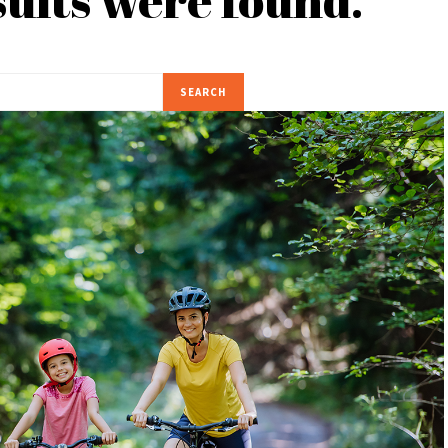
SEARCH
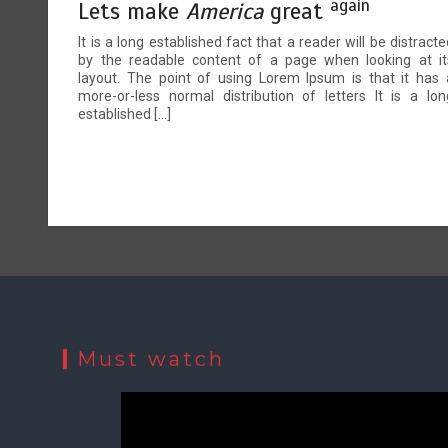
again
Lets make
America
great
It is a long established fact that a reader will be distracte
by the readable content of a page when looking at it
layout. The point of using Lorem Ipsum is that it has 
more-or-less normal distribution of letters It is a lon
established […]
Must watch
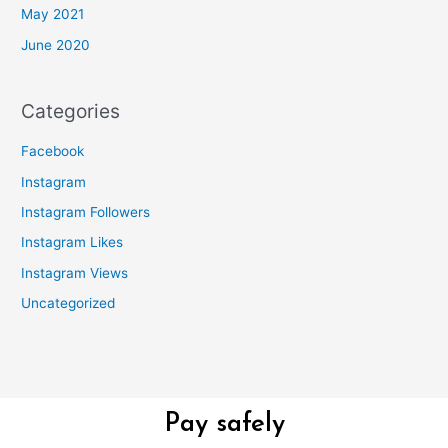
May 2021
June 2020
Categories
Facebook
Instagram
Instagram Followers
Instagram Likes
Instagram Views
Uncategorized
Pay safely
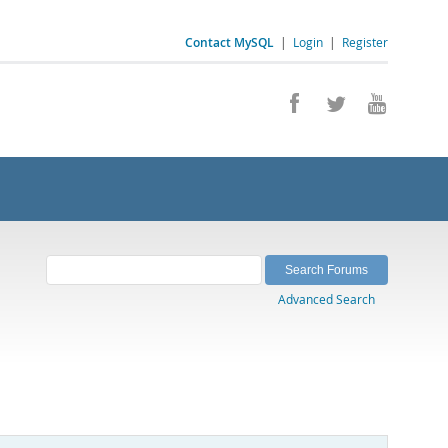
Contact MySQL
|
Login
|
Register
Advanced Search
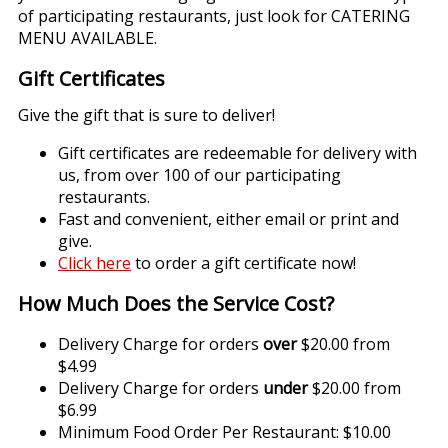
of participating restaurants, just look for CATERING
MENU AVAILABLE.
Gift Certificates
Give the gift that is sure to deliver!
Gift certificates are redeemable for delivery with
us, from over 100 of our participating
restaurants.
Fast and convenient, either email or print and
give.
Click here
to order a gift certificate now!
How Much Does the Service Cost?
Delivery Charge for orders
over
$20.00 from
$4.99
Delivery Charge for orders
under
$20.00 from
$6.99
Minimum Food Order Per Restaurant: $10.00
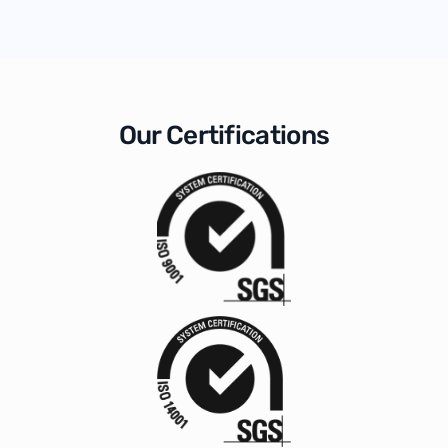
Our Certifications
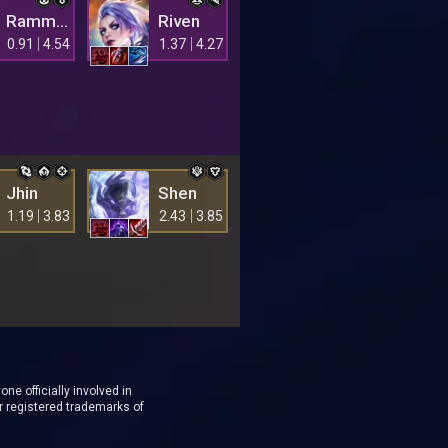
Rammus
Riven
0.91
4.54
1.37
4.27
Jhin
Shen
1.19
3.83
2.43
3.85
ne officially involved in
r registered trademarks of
★ ★ ★ ★
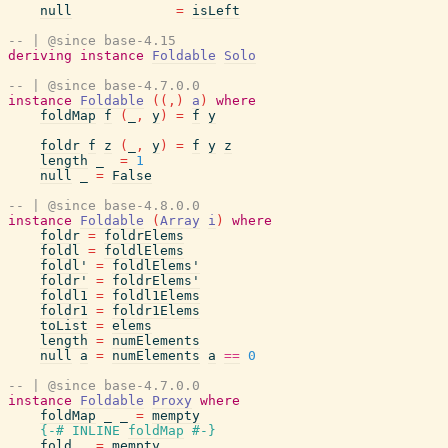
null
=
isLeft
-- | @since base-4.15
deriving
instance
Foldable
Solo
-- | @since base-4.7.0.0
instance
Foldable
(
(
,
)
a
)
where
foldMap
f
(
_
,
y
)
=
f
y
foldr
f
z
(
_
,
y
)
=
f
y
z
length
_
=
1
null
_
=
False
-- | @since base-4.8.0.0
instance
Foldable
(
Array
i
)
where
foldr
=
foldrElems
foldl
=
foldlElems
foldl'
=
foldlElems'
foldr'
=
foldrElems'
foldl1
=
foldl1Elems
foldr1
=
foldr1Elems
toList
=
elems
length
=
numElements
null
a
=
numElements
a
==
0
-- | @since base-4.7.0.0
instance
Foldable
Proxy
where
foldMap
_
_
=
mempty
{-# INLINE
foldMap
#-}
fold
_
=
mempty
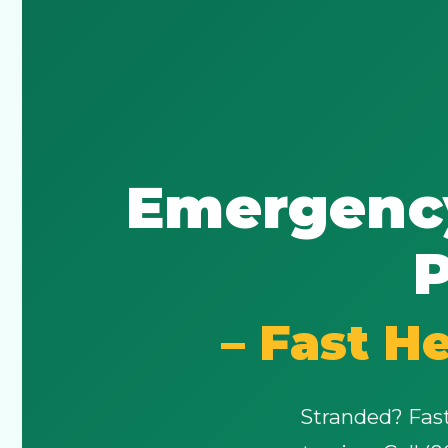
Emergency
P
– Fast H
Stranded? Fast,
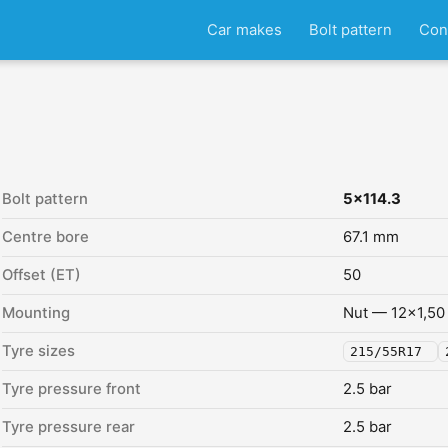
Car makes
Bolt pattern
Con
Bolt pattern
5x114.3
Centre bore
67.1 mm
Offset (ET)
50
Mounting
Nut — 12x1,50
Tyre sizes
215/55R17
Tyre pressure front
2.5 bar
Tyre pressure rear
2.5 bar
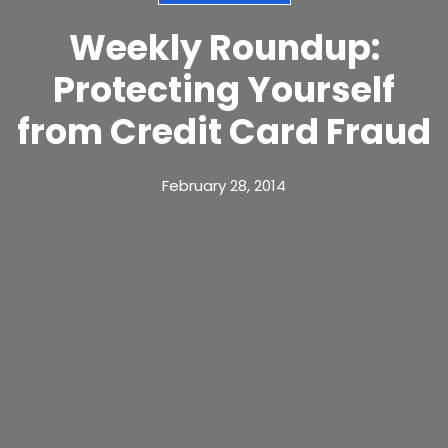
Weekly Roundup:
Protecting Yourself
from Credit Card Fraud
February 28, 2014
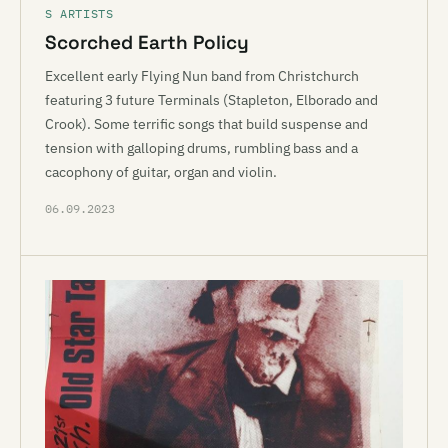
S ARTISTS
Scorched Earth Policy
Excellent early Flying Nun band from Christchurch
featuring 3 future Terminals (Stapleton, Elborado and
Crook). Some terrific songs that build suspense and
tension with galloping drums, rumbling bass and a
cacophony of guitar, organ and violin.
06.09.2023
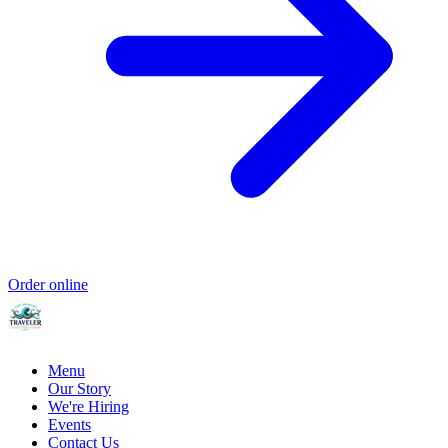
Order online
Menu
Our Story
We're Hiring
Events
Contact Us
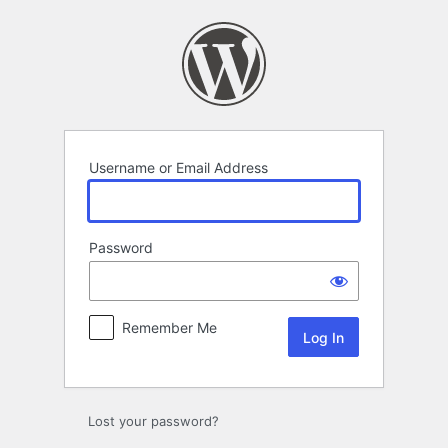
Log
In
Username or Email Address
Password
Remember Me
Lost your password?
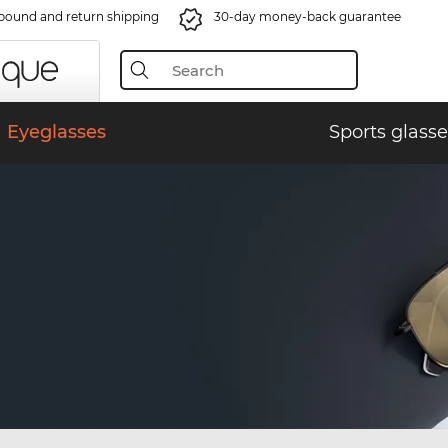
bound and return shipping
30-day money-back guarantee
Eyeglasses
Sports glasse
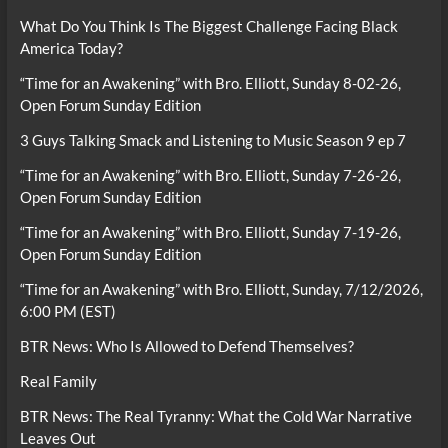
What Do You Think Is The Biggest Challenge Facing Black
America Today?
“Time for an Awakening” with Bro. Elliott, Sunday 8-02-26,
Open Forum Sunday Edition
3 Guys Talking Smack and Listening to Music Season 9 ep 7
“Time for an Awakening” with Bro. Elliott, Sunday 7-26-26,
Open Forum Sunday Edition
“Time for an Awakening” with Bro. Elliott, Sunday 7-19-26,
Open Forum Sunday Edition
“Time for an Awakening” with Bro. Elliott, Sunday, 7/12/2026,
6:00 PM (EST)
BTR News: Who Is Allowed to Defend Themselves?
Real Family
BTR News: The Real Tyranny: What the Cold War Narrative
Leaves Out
★ ★ ★ ★
▸ **What needs to be done**
Copy each line from the data above that includes "Elliott".

▸ **Solution**
“Time for an Awakening” with Bro. Elliott, Sunday 8-02-26,
“Time for an Awakening” with Bro. Elliott, Sunday 7-26-26,
“Time for an Awakening” with Bro. Elliott, Sunday 7-19-26,
“Time for an Awakening” with Bro. Elliott, Sunday, 7/12/2026,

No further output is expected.